Anyway, when not being flattened by Storm Eunice, the garden is showing the first signs that spring is near. Bulbs are emerging like warheads in the pots, and around the garden we have Snow Drops and Crocuses in abundance. At Potato Day I bought some early seeds: tomato, chilli and cosmos. They have now been sown, and will soon be taking over the spare bedroom in a bid to allay Mrs B’s fear of Tomato Envy – that condition caused by neighbours offering tree-sized tomato plants, at a point when ours have barely germinated.
They will ultimately go into the greenhouse, which has now been in the garden for four years. I was reminded of the fact in a flash back on Google pictures. Four years ago is, to paraphrase L.P. Hartley, a foreign country. I look through the “4 Years Ago This Week” photobook my phone has prodded me with and see that not only was I trying to rearrange lengths of aluminium and glass into a safe growing space, I was constructing raised beds and (The Horror! The Horror!) I was even lighting a bonfire in my front garden. How I avoided being drummed out of the village, I cannot say. I was probably saved by the fact that advanced communications like Facebook Groups were not widely known about in our rural community so I avoided the kind of neighbourhood trolling that would follow any misplaced bonfire now.
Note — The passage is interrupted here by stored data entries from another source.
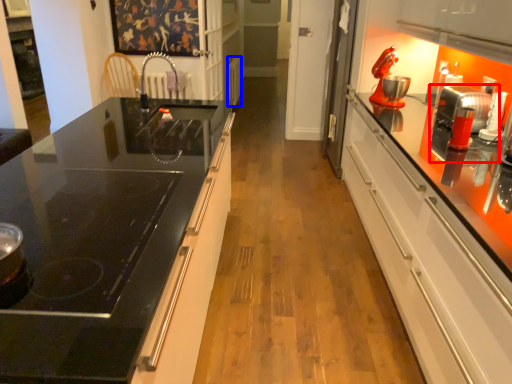 Question: Among these objects, which one is nearest to the camera, appliance (highlighted by a red box) or appliance (highlighted by a blue box)?

Choices:
 (A) appliance
 (B) appliance

Answer: (A) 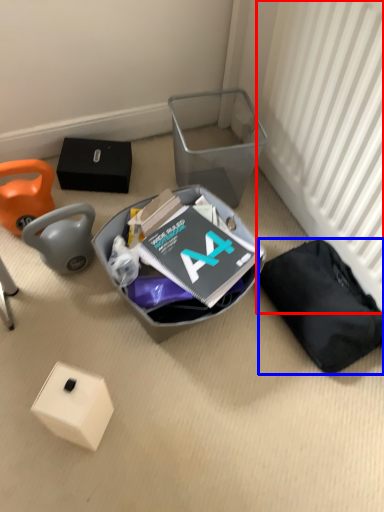 Question: Which object appears farthest to the camera in this image, radiator (highlighted by a red box) or waste (highlighted by a blue box)?

Choices:
 (A) radiator
 (B) waste

Answer: (B) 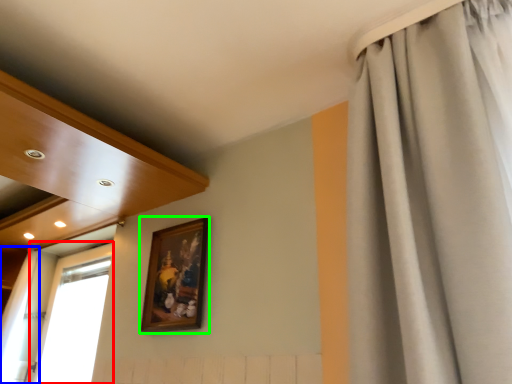 Question: Which object is the farthest from window (highlighted by a red box)? Choose among these: curtain (highlighted by a blue box) or picture frame (highlighted by a green box).

Choices:
 (A) curtain
 (B) picture frame

Answer: (B)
January. The party season is over so we have been clearing the decks in a manner that some say the Government should. It is difficult not to sympathise with the PM. I often head into the garden with the idea of work in my head, but get so distracted that 25 minutes just fly by in the company of a bunch of tits amongst the vegetables.
My willing accomplice in the MLG is often the Long Dog, who happily whiffles around the back garden looking for whatever he can hoover up. His primary objective is normally to tidy the border underneath the bird feeder, ensuring no peanuts or bits of bread are left behind. I suspect he would fit in well in the Corridors (or gardens?) of Power as, for him, this is clearly not a party: Mr Long views the consumption of large amounts of crisps and nuts as an essential part of a hard day’s work.
On Sunday I spent two hours clearing the remains of what passes for a cold frame, before tidying the potting shed. After a summer of poorly planned and executed failed seedlings and excess potting, the cold frame had more empties than the aftermath of a Downing Street works do. We are starting the first phase of the building back better operation in the MLG, which included clearing the remains of last year’s flowers from the Spursy bed. There are already green shoots poking up like the hands of disgruntled Tory backbenchers, which augur well for the spring (in both senses). And the onions and garlic are looking good, which is particularly pleasing as these are the onions that were re-planted after failing to grow last summer, and the garlic is from our own more successful crop.
Next up, we will take a look at the seed catalogues which are starting to crash onto the front door mat at this time of year. We will look through them and make some measured decisions on what to buy. When it comes to purchasing seeds, there is no VIP lane for seedy contracts: we try to do things the right way in the Midlife Garden.